Achievements
NTT data case competition finalist
Academics
Bachelor of Education, Waseda University 2008
“Keep chasing the excitement.”
I’ve spent 17 and a half years as a magazine editor in Japan. Fifteen years at a sports & wellness magazine, two at a fashion magazine. Do you know what a Japanese magazine editor does? Everything from concepting an entire issue, designing about 80 pages of content, doing research, staffing writers, photographers, stylists, hair and makeup artists, models, running interviews and shoots, directing the visuals, building layouts, writing copy, proofreading. Working with a long list of stakeholders, it took around two months to build something from zero to one. It was definitely busy, but for me, these 17 years were really about chasing the same two things, over and over: excitement and movement.
My story starts in a small port town in the Japanese countryside. The nearest train station was a 50-minute drive away. You can probably picture how rural we’re talking. There was nothing to do but kick a ball around outside with the other kids, so naturally I fell into baseball. Just baseball, Morning, noon, and night. I was a textbook Japanese “jock”: I hated studying, but I worked hard at sports. Growing up in that environment, the values of “one for all, all for one”, of loyalty and human warmth were drilled into me from a young age. Anyone who’s talked to me would agree. People often find me a bit stiff at first but quickly change their minds.
Choosing to become a magazine editor was, in a way, inevitable for someone as obsessed with sports as I was. I could meet pro athletes face to face. I could go to events and matches for work and watch from the best seats, for free. What better job is there? But one day, a defining moment came. In 2013, I had the chance to attend L’Étape du Tour for work, an event where cyclists get to ride one of the actual stages of the Tour de France, the pinnacle event for amateurs. The day before the race, the town was packed with people. The next day, every single one of them would push themselves toward a single finish line. I still remember the feeling of fire in my veins, just from being inside that environment. I wanted to make events like this. Generate this excitement myself, not just convey it on the page. That was the moment.

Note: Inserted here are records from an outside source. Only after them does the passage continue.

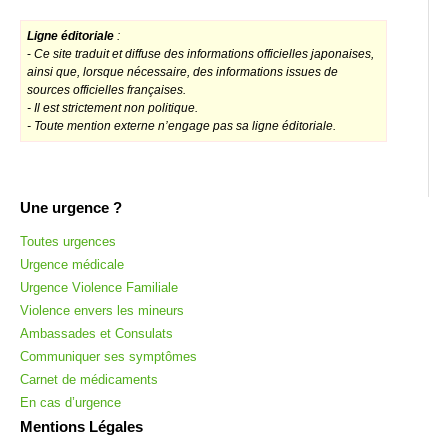
Ligne éditoriale
:
-
Ce site traduit et diffuse des informations officielles japonaises,
ainsi que, lorsque nécessaire, des informations issues de
sources officielles françaises.
- Il est strictement non politique.
- Toute mention externe n’engage pas sa ligne éditoriale.
Une urgence ?
Toutes urgences
Urgence médicale
Urgence Violence Familiale
Violence envers les mineurs
Ambassades et Consulats
Communiquer ses symptômes
Carnet de médicaments
En cas d’urgence
Mentions Légales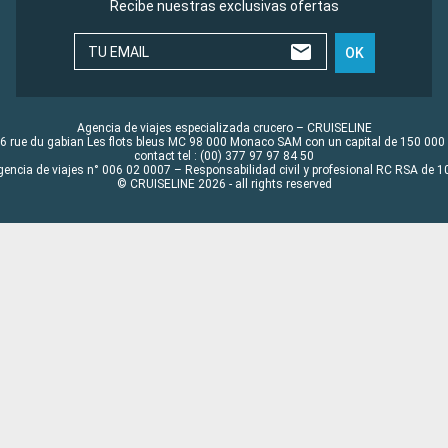
Recibe nuestras exclusivas ofertas
TU EMAIL
OK
Agencia de viajes especializada crucero – CRUISELINE
6 rue du gabian Les flots bleus MC 98 000 Monaco SAM con un capital de 150 000
contact tel : (00) 377 97 97 84 50
gencia de viajes n° 006 02 0007 – Responsabilidad civil y profesional RC RSA de
© CRUISELINE 2026 - all rights reserved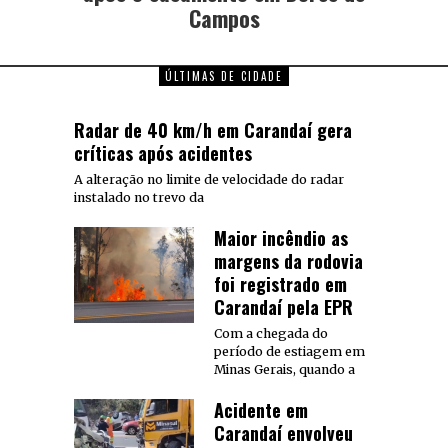
Campos
ÚLTIMAS DE CIDADE
Radar de 40 km/h em Carandaí gera
críticas após acidentes
A alteração no limite de velocidade do radar
instalado no trevo da
Maior incêndio as
margens da rodovia
foi registrado em
Carandaí pela EPR
Com a chegada do
período de estiagem em
Minas Gerais, quando a
Acidente em
Carandaí envolveu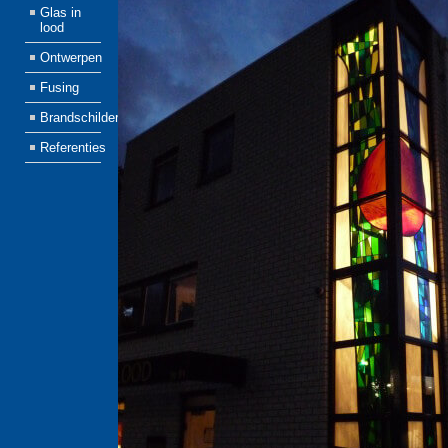
Glas in
lood
Ontwerpen
Fusing
Brandschilderen
Referenties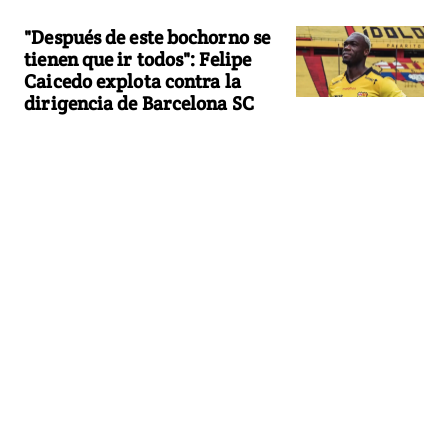
"Después de este bochorno se
tienen que ir todos": Felipe
Caicedo explota contra la
dirigencia de Barcelona SC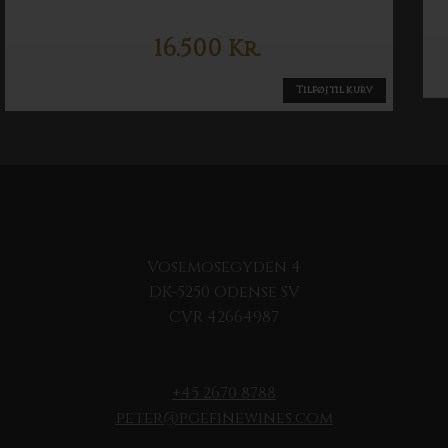
16.500
Kr.
Tilføj til kurv
Vosemosegyden 4
DK-5250 Odense SV
CVR 42664987
+45 2670 8788
peter@pgefinewines.com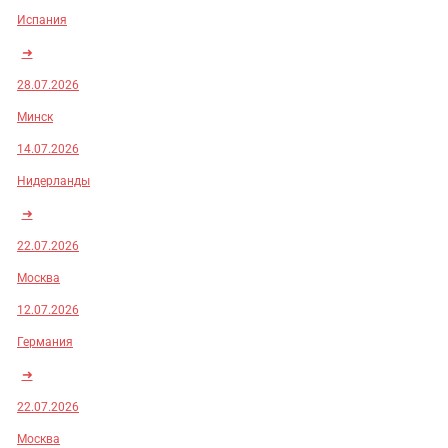
Испания
➜
28.07.2026
Минск
14.07.2026
Нидерланды
➜
22.07.2026
Москва
12.07.2026
Германия
➜
22.07.2026
Москва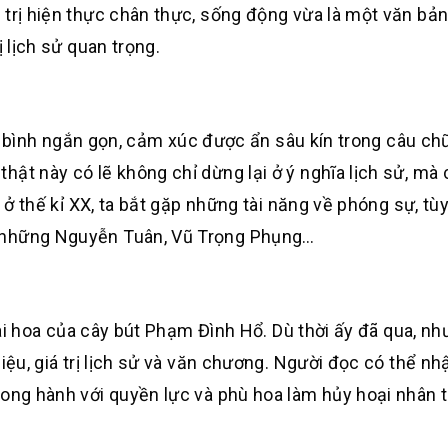
 trị hiện thực chân thực, sống động vừa là một văn bản
ị lịch sử quan trọng.
lời bình ngắn gọn, cảm xúc được ẩn sâu kín trong câu chữ
ật này có lẽ không chỉ dừng lại ở ý nghĩa lịch sử, mà
, ở thế kỉ XX, ta bắt gặp những tài năng về phóng sự, tù
à những Nguyễn Tuân, Vũ Trọng Phụng…
 tài hoa của cây bút Phạm Đình Hổ. Dù thời ấy đã qua, n
iệu, giá trị lịch sử và văn chương. Người đọc có thể nh
song hành với quyền lực và phù hoa làm hủy hoại nhân 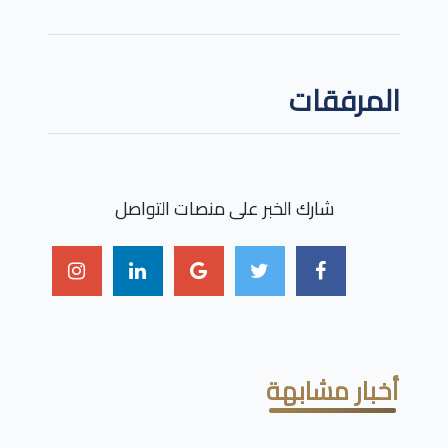
المرفقات
شارك الخبر على منصات التواصل
أخبار مشابهة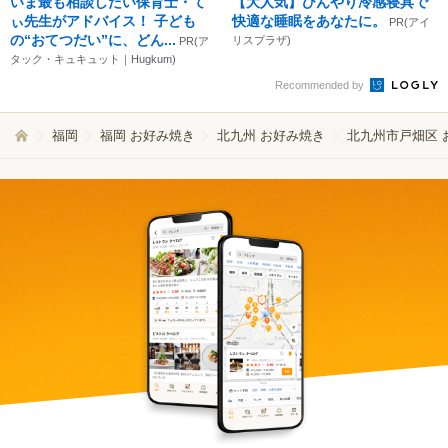
いま最も相談したい保育士・て
【大人気】ひんやり冷感寝具で
ぃ先生がアドバイス！ 子ども
快適な睡眠をあなたに。
PR(アイ
の“おてつだい”に、どん...
リスプラザ)
PR(ア
タック・キュキュット｜Hugkum)
Recommended by
福岡
福岡 お好み焼き
北九州 お好み焼き
北九州市戸畑区 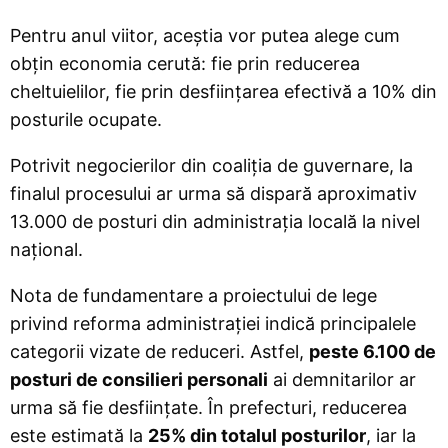
Pentru anul viitor, aceștia vor putea alege cum
obțin economia cerută: fie prin reducerea
cheltuielilor, fie prin desființarea efectivă a 10% din
posturile ocupate.
Potrivit negocierilor din coaliția de guvernare, la
finalul procesului ar urma să dispară aproximativ
13.000 de posturi din administrația locală la nivel
național.
Nota de fundamentare a proiectului de lege
privind reforma administrației indică principalele
categorii vizate de reduceri. Astfel,
peste 6.100 de
posturi de consilieri personali
ai demnitarilor ar
urma să fie desființate. În prefecturi, reducerea
este estimată la
25% din totalul posturilor
, iar la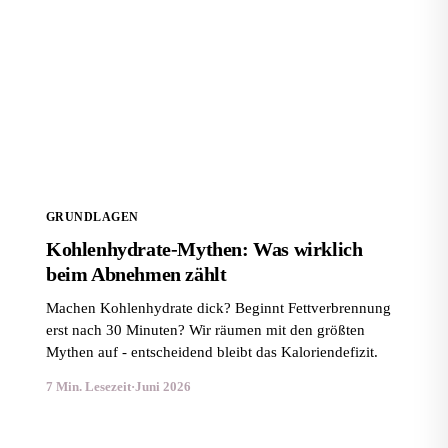
Kohlenhydrate-Mythen: Was wirklich beim Abnehmen
zählt
GRUNDLAGEN
Kohlenhydrate-Mythen: Was wirklich
beim Abnehmen zählt
Machen Kohlenhydrate dick? Beginnt Fettverbrennung
erst nach 30 Minuten? Wir räumen mit den größten
Mythen auf - entscheidend bleibt das Kaloriendefizit.
7 Min. Lesezeit
·
Juni 2026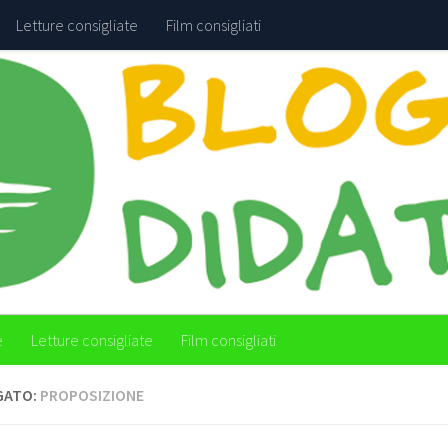
Letture consigliate
Film consigliati
e
Letture consigliate
Film consigliati
GATO:
PROPOSIZIONE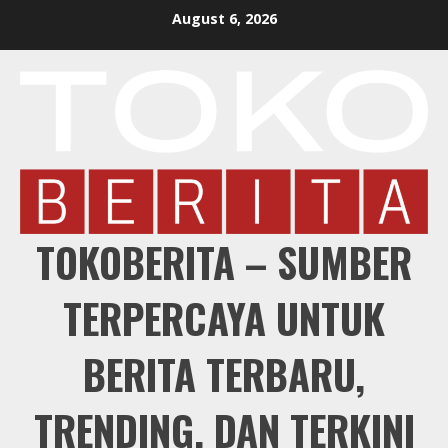
Skip
August 6, 2026
to
content
TOKOBERITA – SUMBER
TERPERCAYA UNTUK
BERITA TERBARU,
TRENDING, DAN TERKINI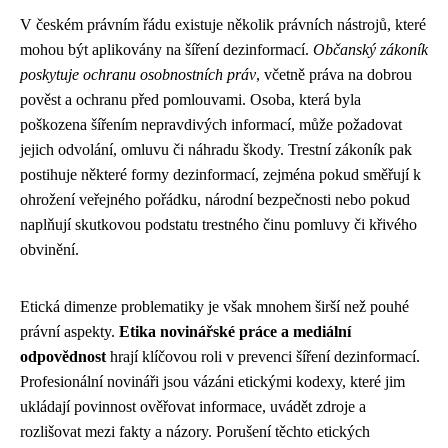
V českém právním řádu existuje několik právních nástrojů, které
mohou být aplikovány na šíření dezinformací.
Občanský zákoník
poskytuje ochranu osobnostních práv
, včetně práva na dobrou
pověst a ochranu před pomlouvami. Osoba, která byla
poškozena šířením nepravdivých informací, může požadovat
jejich odvolání, omluvu či náhradu škody. Trestní zákoník pak
postihuje některé formy dezinformací, zejména pokud směřují k
ohrožení veřejného pořádku, národní bezpečnosti nebo pokud
naplňují skutkovou podstatu trestného činu pomluvy či křivého
obvinění.
Etická dimenze problematiky je však mnohem širší než pouhé
právní aspekty.
Etika novinářské práce a mediální
odpovědnost
hrají klíčovou roli v prevenci šíření dezinformací.
Profesionální novináři jsou vázáni etickými kodexy, které jim
ukládají povinnost ověřovat informace, uvádět zdroje a
rozlišovat mezi fakty a názory. Porušení těchto etických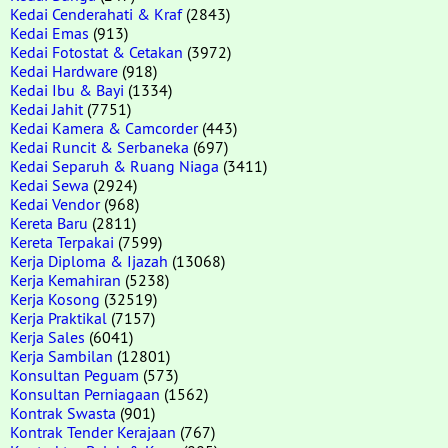
Kedai Cenderahati & Kraf
(2843)
Kedai Emas
(913)
Kedai Fotostat & Cetakan
(3972)
Kedai Hardware
(918)
Kedai Ibu & Bayi
(1334)
Kedai Jahit
(7751)
Kedai Kamera & Camcorder
(443)
Kedai Runcit & Serbaneka
(697)
Kedai Separuh & Ruang Niaga
(3411)
Kedai Sewa
(2924)
Kedai Vendor
(968)
Kereta Baru
(2811)
Kereta Terpakai
(7599)
Kerja Diploma & Ijazah
(13068)
Kerja Kemahiran
(5238)
Kerja Kosong
(32519)
Kerja Praktikal
(7157)
Kerja Sales
(6041)
Kerja Sambilan
(12801)
Konsultan Peguam
(573)
Konsultan Perniagaan
(1562)
Kontrak Swasta
(901)
Kontrak Tender Kerajaan
(767)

A few years later, I was offered multiple management promotions at the company and I kept turning it down. I didn’t want to leave the field, and the idea of managing people sounded like the last thing I’d ever wanted. But looking back, I think the real reason was somewhere else. Deep down, I didn’t have the confidence to scale magazines as a business. To create the kind of excitement I’d seen at L’Étape du Tour with my own hands, I’d have to learn business properly, from the ground up. That’s how I ended up knocking on ESADE’s door. I’m the only student here from a background like mine, which means everyone around me feels like a teacher. Every class, every discussion, everything I see and hear feels new. There’s still so much of the world I don’t know. I’m working hard to find a job in Europe, and the days are full of doubt. But instead of being buried under them, I feel truly alive.
The “Invisible but Essential” thing for me is what I started with: excitement and movement. A life without excitement is boring. A life without movement might even be meaningless. Granted, movement comes with goodbyes, and there are painful moments. Wherever the urge to move takes me, my own kind of excitement is always waiting, bringing new encounters with it. Straight from a tiny port town to Tokyo. Through work all over Japan, and to South Africa, India, the mountains of Europe. And now, from Japan to Barcelona. I would say I’ve got a bit of a short attention span. Flip that around though, and it just means my bar for curiosity is low. I find almost anything interesting. And that curiosity accelerates excitement and movement. I’m not exactly young anymore, but I have a feeling that this restlessness to chase excitement isn’t going anywhere anytime soon; it is my way of feeling alive.